▸ **ACTION ITEM**
State how many lines in the entries below hold the word "gezamenlijk", with nothing besides the number.

··· STORED DATA

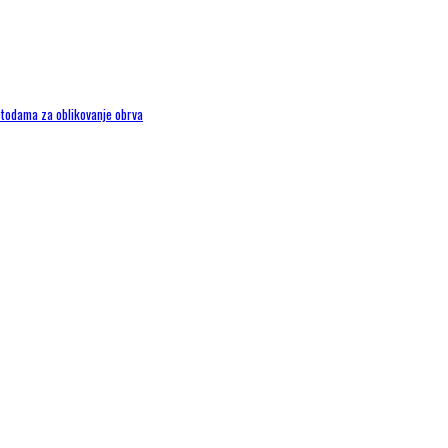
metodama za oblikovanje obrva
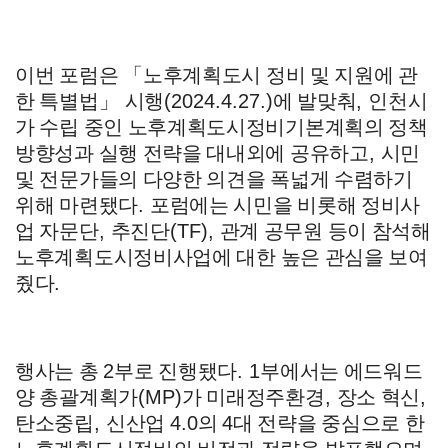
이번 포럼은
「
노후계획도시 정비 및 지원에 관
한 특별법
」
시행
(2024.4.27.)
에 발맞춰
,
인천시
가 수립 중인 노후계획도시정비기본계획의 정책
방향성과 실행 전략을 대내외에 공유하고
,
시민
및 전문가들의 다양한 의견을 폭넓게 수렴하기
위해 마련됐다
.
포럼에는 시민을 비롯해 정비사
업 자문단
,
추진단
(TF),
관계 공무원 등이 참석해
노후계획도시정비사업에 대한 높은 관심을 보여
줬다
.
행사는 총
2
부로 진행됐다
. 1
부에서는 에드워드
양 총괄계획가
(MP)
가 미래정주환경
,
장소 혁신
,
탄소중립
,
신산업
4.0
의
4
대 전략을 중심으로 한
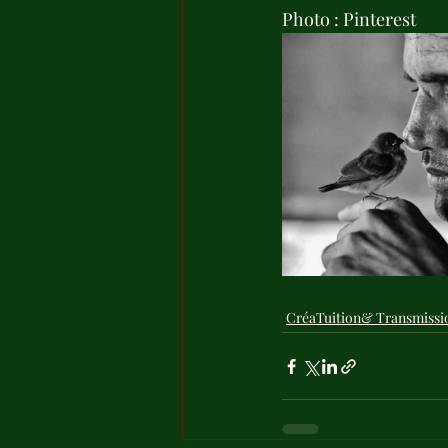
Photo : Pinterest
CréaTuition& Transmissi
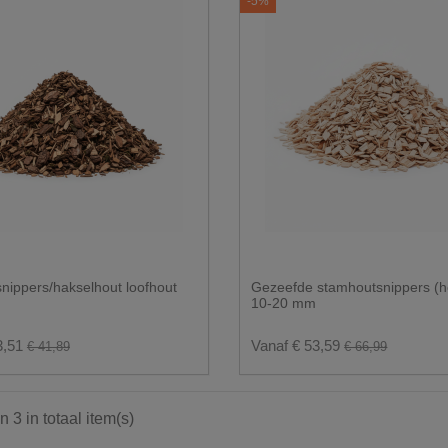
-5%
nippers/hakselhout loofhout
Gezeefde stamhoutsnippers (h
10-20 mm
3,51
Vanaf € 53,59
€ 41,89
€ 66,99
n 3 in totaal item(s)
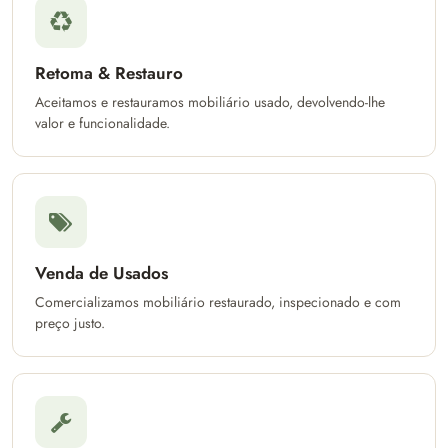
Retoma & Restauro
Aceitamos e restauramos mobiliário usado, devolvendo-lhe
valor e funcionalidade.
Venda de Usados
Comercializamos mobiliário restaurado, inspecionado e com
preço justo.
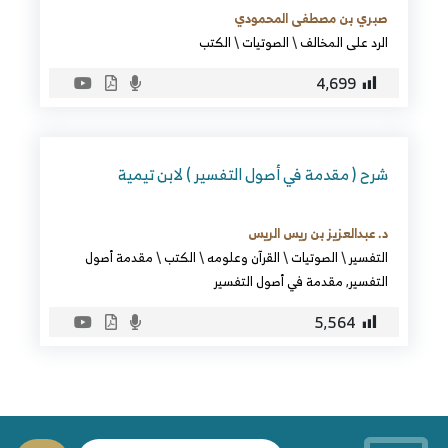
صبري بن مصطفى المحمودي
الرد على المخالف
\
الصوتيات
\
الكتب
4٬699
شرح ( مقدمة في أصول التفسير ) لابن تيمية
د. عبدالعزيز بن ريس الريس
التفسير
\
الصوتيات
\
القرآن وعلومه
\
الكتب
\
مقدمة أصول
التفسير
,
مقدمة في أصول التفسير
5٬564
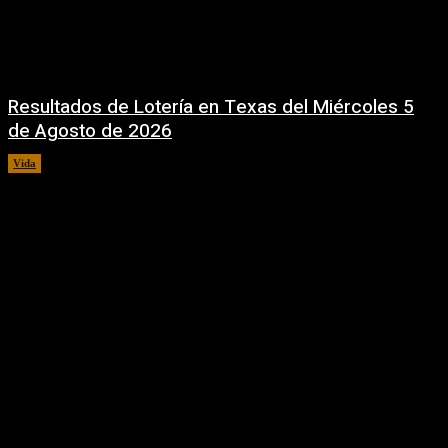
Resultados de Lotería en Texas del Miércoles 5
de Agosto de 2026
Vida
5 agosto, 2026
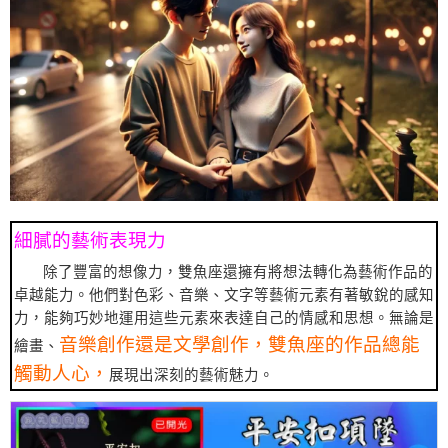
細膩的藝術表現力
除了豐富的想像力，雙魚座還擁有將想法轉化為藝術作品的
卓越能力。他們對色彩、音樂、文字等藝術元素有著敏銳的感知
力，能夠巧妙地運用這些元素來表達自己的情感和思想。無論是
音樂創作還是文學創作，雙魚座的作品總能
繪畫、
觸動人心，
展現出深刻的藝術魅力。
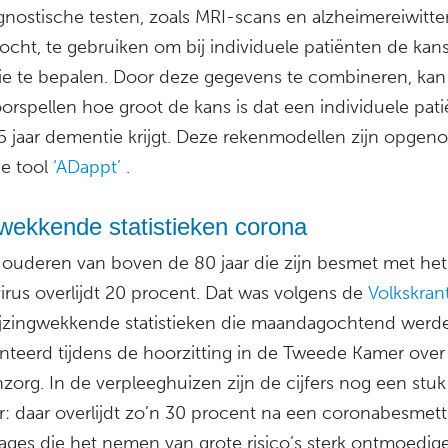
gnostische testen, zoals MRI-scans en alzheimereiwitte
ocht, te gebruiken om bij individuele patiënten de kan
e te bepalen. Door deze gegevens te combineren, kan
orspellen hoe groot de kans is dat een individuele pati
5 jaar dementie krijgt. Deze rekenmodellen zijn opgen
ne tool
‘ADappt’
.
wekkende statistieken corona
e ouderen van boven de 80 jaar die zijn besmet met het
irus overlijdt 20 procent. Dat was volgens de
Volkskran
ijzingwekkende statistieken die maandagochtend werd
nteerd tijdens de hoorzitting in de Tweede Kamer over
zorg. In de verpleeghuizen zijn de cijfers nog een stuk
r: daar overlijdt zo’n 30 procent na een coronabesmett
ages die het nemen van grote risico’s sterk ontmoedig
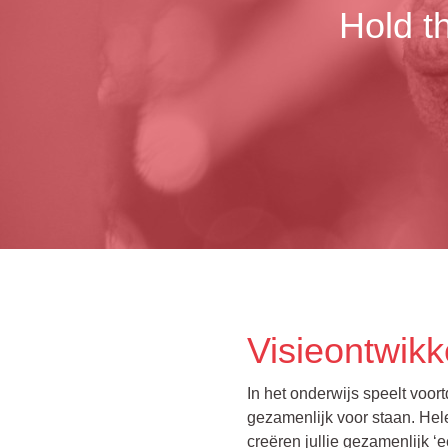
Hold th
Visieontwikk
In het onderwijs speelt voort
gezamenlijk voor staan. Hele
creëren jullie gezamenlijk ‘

······

▸ **YOUR RESPONSE**
2